2. Conservative orders have entries further away from the market price. These levels are more favorable technically but would only trigger on a stronger retrace that may/may not occur off data.
3. DO NOT place BOTH Aggressive or Conservative orders – pick one based on your risk tolerance.
With that in mind, here are 2 New Orders
Place Order to Sell EUR/USD at 1.0920
Stop at 1.1120
Place Order to Sell EUR/USD at 1.0970
Stop at 1.1170
Place Order to Sell GBP/USD at 1.4300
Stop at 1.4500
Place Order to Sell GBP/USD at 1.4410
Stop at 1.4610
3. Existing USD/JPY Order
*Orders to follow later, we are watching how these trades
Conservative (Existing Orders)
Place Order to Sell USD/JPY at 118.50
Stop at 120.50
3 Currencies are in play this week -- GBP, EUR and CAD. We believe that the Bank of Canada should lower rates but we want to see a deeper retrace in USD/CAD before getting in. We’ll revisit the CAD / BoC trade tomorrow.

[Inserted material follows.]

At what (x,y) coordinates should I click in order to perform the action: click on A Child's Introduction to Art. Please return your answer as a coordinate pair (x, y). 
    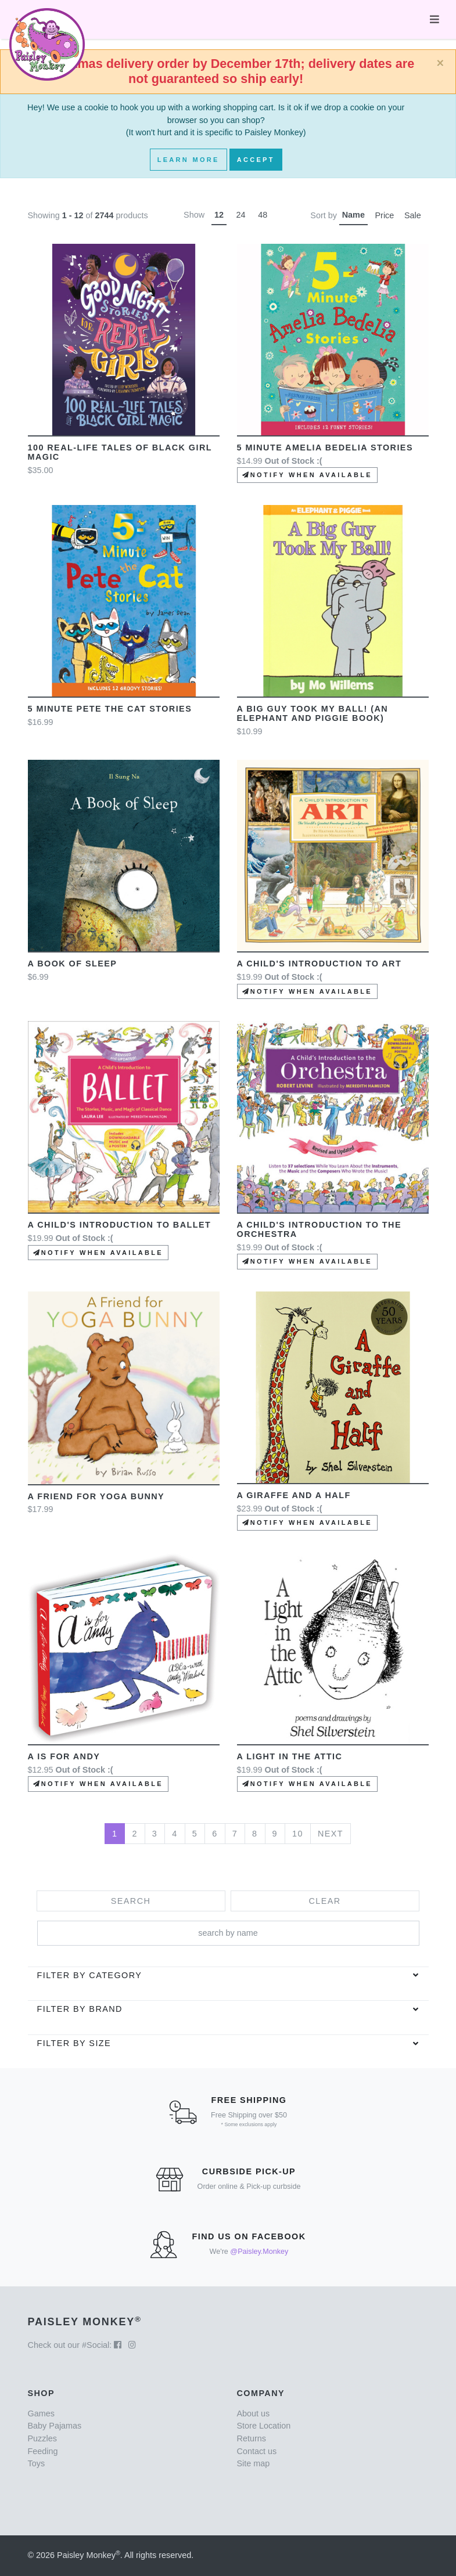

In the meantime, UK data has been terrible and we believe that this week’s inflation, employment and retail sales figures will reinforce the market’s concerns about the U.K. economy. CPI is scheduled for release tomorrow and with oil prices falling, inflation is likely to decline. More importantly, BoE Governor Carney will be delivering his first speech of the year on the economy and we believe that it will echo the caution heard from this month’s BoE minutes. Earlier this month, U.K. policy makers expressed concerns about financial market volatility and lower inflation.
As for the EURO, while the ECB is not expected to increase stimulus, the price of Brent has fallen by more than third since the ECB met in early December. This will give Mario Draghi strong reasons to remind investors that it is within the central bank’s mandate to increase QE because the drop in oil has made it more difficult for the central bank to meet its 2% inflation target.